The second drawback of my approach is that it uses and almost naïve re-weighting of the samples. The Eurobarometer is designed to be representative on the level of the Netherlands, and it is not necessarily representative for the province of Zuid-Holland, where I live. I do slight correction in the weights, but the correct approach would be to use some small area resampling techniques.
That is not the role of retroharmonize, for sure, but there are many great packages and reviews for small area statistics; basically they work usually with resampling, and utilizing non-space specific information. My goal would be to chose one or two, and create a simple, API-like interface for them for the purpose we want to use them.
They are usually employed in ecology and biology models, and their description, parameter names are related to ecological models, they are extremely hard to work with for a socio-economics person, but what they do is exactly what Eurostat or the Asian Development Bank or the Australian Statistics Office would do for small area statistics.
Rough plan:
A new release for regions with improved usability.
A conversion tool to Eurobarometer and NUTS and new datasets.
A ‘software paper’ in the Journal of Open Research. We can be publication ready in 1-2 months. See a subfolder for a template.
Acknowledgment from a national statistical authority. For example, an EU statistical authority publishes our NUTS tables for information purposes. Acknowledgements from scientific users (our data passed peer-review in various disciplines.)
Journal of Statistical Software. This will require a longer time, and several validation points for our data. See the subfolder for a template.
Acknowledgement from Eurostat.
I would like to involve in the publication work our fantastic curator, Caterina Sganga, who is a legal scholar on open data; and she reminded me how the currrent open data regulation is focusing on data and not metadata. And my entire work with the three packages shows that open data does not work because metadata is not open, or open but patchy.
One problem with the environmental open data is that usually it is aggregated over a different geographical entity than what we would use in socio-economic data. For example, it is aggregated over a habitat, or a country, but not over the area that socio-economic people woudl use, such as Europe’s NUTS regions definitions.

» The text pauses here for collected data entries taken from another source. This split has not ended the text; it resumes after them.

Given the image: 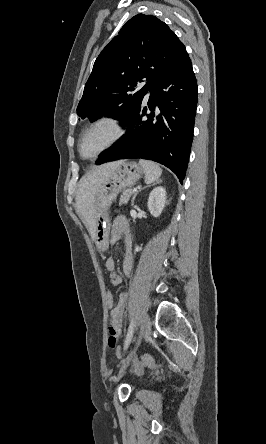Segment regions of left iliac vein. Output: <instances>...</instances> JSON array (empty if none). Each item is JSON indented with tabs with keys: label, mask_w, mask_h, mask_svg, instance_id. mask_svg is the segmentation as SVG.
Masks as SVG:
<instances>
[{
	"label": "left iliac vein",
	"mask_w": 266,
	"mask_h": 444,
	"mask_svg": "<svg viewBox=\"0 0 266 444\" xmlns=\"http://www.w3.org/2000/svg\"><path fill=\"white\" fill-rule=\"evenodd\" d=\"M150 328H151L150 318L146 313H143L142 318H141L139 338H138L134 348L130 351V353L128 354L126 359L123 361L120 371L118 372L117 376L114 378L115 383H117L120 380V378L124 375L126 368L128 367L132 358L136 354V351L138 349V346L141 343V340L150 333Z\"/></svg>",
	"instance_id": "left-iliac-vein-1"
}]
</instances>
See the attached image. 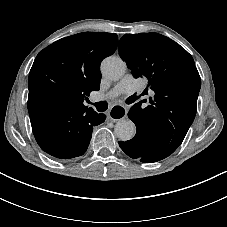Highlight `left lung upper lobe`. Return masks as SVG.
<instances>
[{
  "mask_svg": "<svg viewBox=\"0 0 227 227\" xmlns=\"http://www.w3.org/2000/svg\"><path fill=\"white\" fill-rule=\"evenodd\" d=\"M119 53L135 78L146 77L155 96L144 108L135 103V125L177 148L191 126L201 79L192 56L179 44L158 33L125 34ZM147 92V89H146Z\"/></svg>",
  "mask_w": 227,
  "mask_h": 227,
  "instance_id": "left-lung-upper-lobe-1",
  "label": "left lung upper lobe"
}]
</instances>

This is actually extremely easy to solve. In our PLOS One publication article we solved this, as used the data of a Russian book torrent site with geolocated IP addresses that we wanted to match with Eurostat’s regional data.
Practically we need to use the sf package and the sp package, but with correct versions of correct shapefiles. To match official European statistics, we need to use the NUTS2010, NUTS2013, NUTS2016, NUTS2016 versions of the European NUTS and LAU boundaries. For a global outreach we have the usual problem: OSM has ISO-3166-2 open source boundaries, but not necessarily versioned, and it can be a hit-and-miss in some developing countries.
I think that in this case this can be a mini package that uses the correct shapefiles for the correct time-aspect of any data, and provides a simple interface and a tutorial. Both sf and sp are extremely well-served packages, though sf is not so mature and sp can be daunting.
I think that we just need a nice name and a logo, this is almost a non-issue and can be a very powerful tool.
The iotables is a very niche, narrow-focus package and works great. Adding environmental impact variables is a very trivial task, and as soon as I recover the lost vignettes, I’ll show how, basically the same data wrangling must be performed on, for example, Air emissions accounts by NACE Rev. 2 activity (env_ac_ainah_r2), that I used for Croatia’s employment statistics pre-accession.
The air emissions data must be put into a conforming vector that can be fed into a matrix equation in the package, and loop it through all years and countries.